Step 7: Test Your New Pulumi Project Locally
Run preview commands and diff outputs before deploying:
pulumi preview # Shows proposed changes without applying them
pulumi up # Applies changes interactively with confirmation prompt
Make sure no unintended deletions or recreations happen by cross-checking with your current infra status.
Use pulumi stack export
for snapshots of the deployment state if needed for audits or rollbacks.
Step 8: Integrate Into Your CI/CD Pipeline
Update build scripts and pipelines replacing terraform plan/apply
steps with pulumi preview/up
. Take advantage of Pulumi’s automation API if you want programmatic control over deployments beyond CLI usage.
Example GitHub Actions snippet:
steps:
- uses: actions/checkout@v2
- uses: pulumi/actions@v3
with:
command: up --yes
env:
PULUMI_ACCESS_TOKEN: ${{ secrets.PULUMI_ACCESS_TOKEN }}
Tips for a Smooth Migration Experience
- Incremental Migration: Start small by migrating non-critical resources first.

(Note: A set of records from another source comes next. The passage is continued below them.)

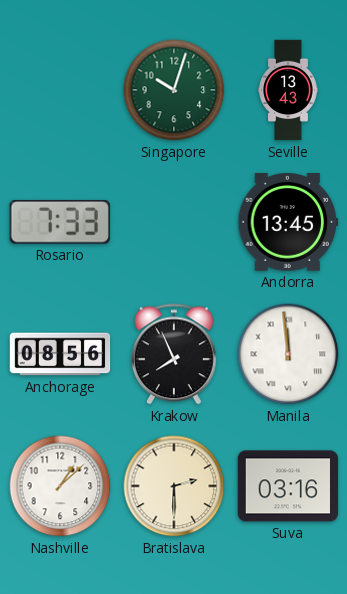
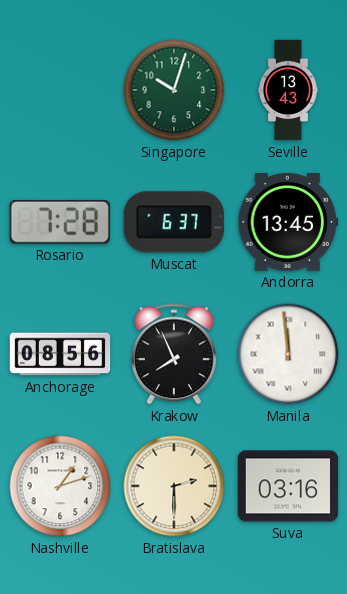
Rosario: 7:33 -> 7:28
Muscat: none -> 6:37
Nashville: 1:08 -> 1:12
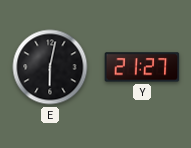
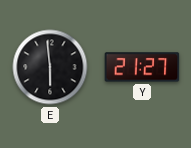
E: 6:02 -> 5:59
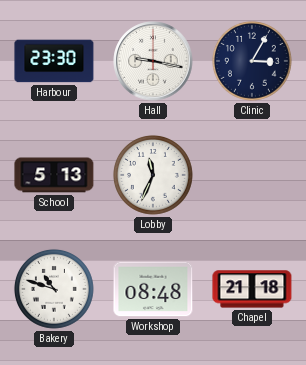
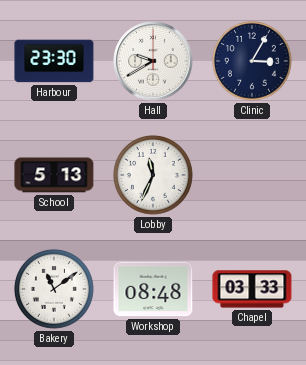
Hall: 9:17 -> 9:40
Bakery: 10:48 -> 11:09
Chapel: 21:18 -> 03:33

- State Management: Avoid dual control — pick either Terraform or Pulumi during migration phases clearly.
- Team Training: Familiarize engineers with programming idioms used by Pulumi.
- Leverage Examples: Look into open-source repos with similar cloud infra on Pulumi.
- Use Component Resources: Encapsulate complex modules as reusable components/classes in code — promoting modularity beyond what Terraforms modules allow.
Wrapping Up
Transitioning from Terraform to Pulumi goes beyond switching tools — it’s embracing a richer programmable model for IaC that enhances flexibility while potentially increasing productivity. With proper planning—auditing current infra, importing states carefully, rewriting configs thoughtfully—and cautious testing/deployment practices you can migrate confidently without disrupting live services or workflows.
The key is mastering the migration process itself so that you truly unlock what modern infrastructure as code can offer today and tomorrow!
Happy coding your cloud infrastructure!